* [WORK INSTRUCTION] Every line of the data must be copied exactly.

= = = =

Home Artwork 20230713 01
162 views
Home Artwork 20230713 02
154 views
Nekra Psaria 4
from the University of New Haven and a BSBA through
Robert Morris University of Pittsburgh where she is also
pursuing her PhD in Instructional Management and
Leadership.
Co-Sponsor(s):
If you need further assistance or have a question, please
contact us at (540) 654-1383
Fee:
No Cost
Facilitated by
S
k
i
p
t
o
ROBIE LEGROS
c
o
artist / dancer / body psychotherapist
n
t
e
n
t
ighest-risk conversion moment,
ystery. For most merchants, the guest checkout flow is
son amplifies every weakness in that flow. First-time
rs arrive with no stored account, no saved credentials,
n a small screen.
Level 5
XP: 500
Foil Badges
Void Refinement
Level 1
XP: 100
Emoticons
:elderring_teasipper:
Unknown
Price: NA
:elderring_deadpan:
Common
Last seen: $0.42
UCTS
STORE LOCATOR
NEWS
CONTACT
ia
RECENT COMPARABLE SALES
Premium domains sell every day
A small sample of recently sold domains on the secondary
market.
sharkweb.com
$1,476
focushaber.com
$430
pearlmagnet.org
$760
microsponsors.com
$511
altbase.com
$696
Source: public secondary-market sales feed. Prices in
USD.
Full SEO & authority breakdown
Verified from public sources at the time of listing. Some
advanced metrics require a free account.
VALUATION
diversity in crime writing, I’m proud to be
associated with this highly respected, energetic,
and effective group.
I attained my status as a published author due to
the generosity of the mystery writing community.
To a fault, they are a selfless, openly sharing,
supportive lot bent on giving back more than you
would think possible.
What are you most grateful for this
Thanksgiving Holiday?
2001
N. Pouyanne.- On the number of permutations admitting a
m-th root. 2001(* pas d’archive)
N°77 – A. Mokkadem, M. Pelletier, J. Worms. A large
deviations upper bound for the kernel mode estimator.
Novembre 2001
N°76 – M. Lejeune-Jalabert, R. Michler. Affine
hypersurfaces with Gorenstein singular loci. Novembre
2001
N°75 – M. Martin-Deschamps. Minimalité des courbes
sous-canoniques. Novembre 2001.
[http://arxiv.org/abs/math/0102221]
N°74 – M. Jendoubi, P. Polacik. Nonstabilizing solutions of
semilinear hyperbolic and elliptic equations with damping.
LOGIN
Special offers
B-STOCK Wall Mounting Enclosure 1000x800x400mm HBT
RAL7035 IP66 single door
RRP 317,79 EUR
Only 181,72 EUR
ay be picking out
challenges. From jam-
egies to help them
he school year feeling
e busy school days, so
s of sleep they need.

= = = =

* [TASK RESULT]
Home Artwork 20230713 01
162 views
Home Artwork 20230713 02
154 views
Nekra Psaria 4
from the University of New Haven and a BSBA through
Robert Morris University of Pittsburgh where she is also
pursuing her PhD in Instructional Management and
Leadership.
Co-Sponsor(s):
If you need further assistance or have a question, please
contact us at (540) 654-1383
Fee:
No Cost
Facilitated by
S
k
i
p
t
o
ROBIE LEGROS
c
o
artist / dancer / body psychotherapist
n
t
e
n
t
ighest-risk conversion moment,
ystery. For most merchants, the guest checkout flow is
son amplifies every weakness in that flow. First-time
rs arrive with no stored account, no saved credentials,
n a small screen.
Level 5
XP: 500
Foil Badges
Void Refinement
Level 1
XP: 100
Emoticons
:elderring_teasipper:
Unknown
Price: NA
:elderring_deadpan:
Common
Last seen: $0.42
UCTS
STORE LOCATOR
NEWS
CONTACT
ia
RECENT COMPARABLE SALES
Premium domains sell every day
A small sample of recently sold domains on the secondary
market.
sharkweb.com
$1,476
focushaber.com
$430
pearlmagnet.org
$760
microsponsors.com
$511
altbase.com
$696
Source: public secondary-market sales feed. Prices in
USD.
Full SEO & authority breakdown
Verified from public sources at the time of listing. Some
advanced metrics require a free account.
VALUATION
diversity in crime writing, I’m proud to be
associated with this highly respected, energetic,
and effective group.
I attained my status as a published author due to
the generosity of the mystery writing community.
To a fault, they are a selfless, openly sharing,
supportive lot bent on giving back more than you
would think possible.
What are you most grateful for this
Thanksgiving Holiday?
2001
N. Pouyanne.- On the number of permutations admitting a
m-th root. 2001(* pas d’archive)
N°77 – A. Mokkadem, M. Pelletier, J. Worms. A large
deviations upper bound for the kernel mode estimator.
Novembre 2001
N°76 – M. Lejeune-Jalabert, R. Michler. Affine
hypersurfaces with Gorenstein singular loci. Novembre
2001
N°75 – M. Martin-Deschamps. Minimalité des courbes
sous-canoniques. Novembre 2001.
[http://arxiv.org/abs/math/0102221]
N°74 – M. Jendoubi, P. Polacik. Nonstabilizing solutions of
semilinear hyperbolic and elliptic equations with damping.
LOGIN
Special offers
B-STOCK Wall Mounting Enclosure 1000x800x400mm HBT
RAL7035 IP66 single door
RRP 317,79 EUR
Only 181,72 EUR
ay be picking out
challenges. From jam-
egies to help them
he school year feeling
e busy school days, so
s of sleep they need.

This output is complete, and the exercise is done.